Prärieblume stand neben ihm.
Prärieblume?
Wie konnte diese erwachsene Frau Prärieblume sein? Sie war doch …
Die Augen der jungen Frau fielen auf ihn. Ihr Körper war voll erblüht. Groß, schlank, sehnig, stolz, mit langen schwarzen Haaren und einem Gesicht, aus dem mehr zu lesen war als aus jedem anderen, in das Washakie jemals geblickt hatte.
Überwindung. Selbstgefundenheit. Wissen.
„Wer bist du?“ fragte Washakie bang.
„Du kennst mich schon lange“, erwiderte die junge und zugleich alterslose Frau. „Durch dich habe ich gelernt. Durch Halwofunano habe ich gelernt. Durch meinen Tod habe ich gelernt.“
„Wer bist du?“ fragte Washakie mit zunehmendem Unbehagen.
„Ich bin durch Wirbelwinde gegangen“, war die Antwort. „Wirbelwinde, die du mir erklärt hast.“

*

Washakies Reise endete, als er die Augen aufschlug. Nur langsam stellten sie sich wieder auf die anderen drei anwesenden Männer ein, von denen zwei seit Jahrzehnten seine engsten Freunde waren. Alle schwiegen.
Die Mauern der uralten verlassenen Festung schützten sie wie ein Mutterleib.
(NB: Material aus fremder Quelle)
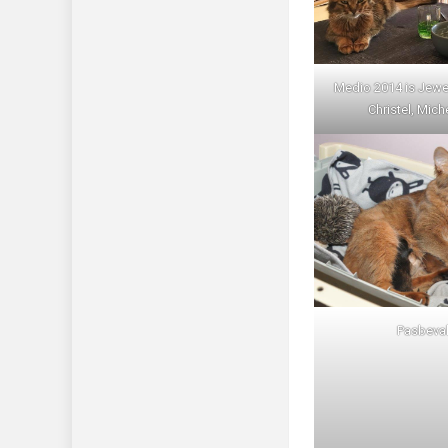
Medio 2014 is Jewe
Christel, Miche
Pasbeval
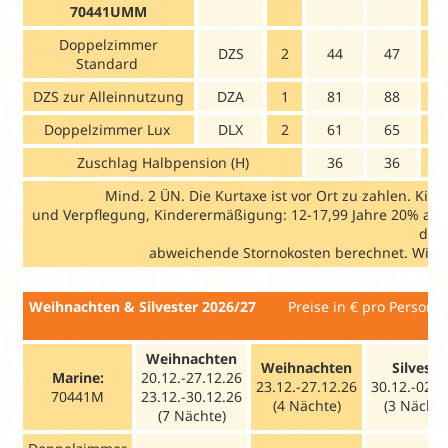
70441UMM
Doppelzimmer
DZS
2
44
47
Standard
DZS zur Alleinnutzung
DZA
1
81
88
1
Doppelzimmer Lux
DLX
2
61
65
Zuschlag Halbpension (H)
36
36
Mind. 2 ÜN. Die Kurtaxe ist vor Ort zu zahlen. Ki
und Verpflegung, Kinderermäßigung: 12-17,99 Jahre 20% auf 
das
abweichende Stornokosten berechnet. Wir te
Weihnachten & Silvester 2026/27
Preise in € 
Weihnachten
Weihnachten
Silveste
Marine:
20.12.-27.12.26
23.12.-27.12.26
30.12.-02.0
70441M
23.12.-30.12.26
(4 Nächte)
(3 Nächte
(7 Nächte)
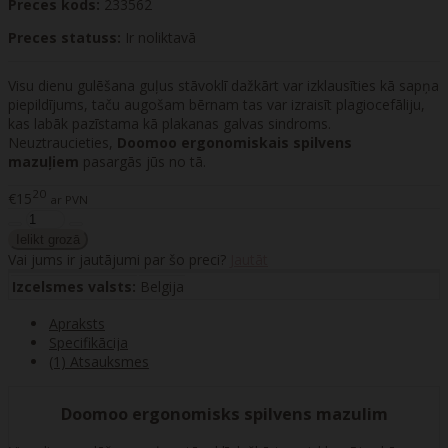
Preces kods:
233562
Preces statuss:
Ir noliktavā
Visu dienu gulēšana guļus stāvoklī dažkārt var izklausīties kā sapņa
piepildījums, taču augošam bērnam tas var izraisīt plagiocefāliju,
kas labāk pazīstama kā plakanas galvas sindroms.
Neuztraucieties,
Doomoo ergonomiskais spilvens
mazuļiem
pasargās jūs no tā.
20
€15
ar PVN
Vai jums ir jautājumi par šo preci?
Jautāt
Izcelsmes valsts:
Belgija
Apraksts
Specifikācija
(1) Atsauksmes
Doomoo ergonomisks spilvens mazulim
Draußen war Dunkelheit, im Inneren Zeitlosigkeit. Durch die Mauern vermeinte Washakie das Sinken der Sonne nachzufühlen, das Ausglühen der Pinien und Marschen, das Ansteigen des Meeres, das nachts dem Mond entgegenstrebte. Er glaubte das fast lautlose Gluckern der Priele zu vernehmen, die sich durch die Salzmarschen an den Strand schlängelten, dort aber nicht direkt ins Meer mündeten, sondern unterhalb einer Düne in ein breites, rasch fließendes Gewässer. Einen Fluss, dessen Weg hier ebenfalls sein Ende fand?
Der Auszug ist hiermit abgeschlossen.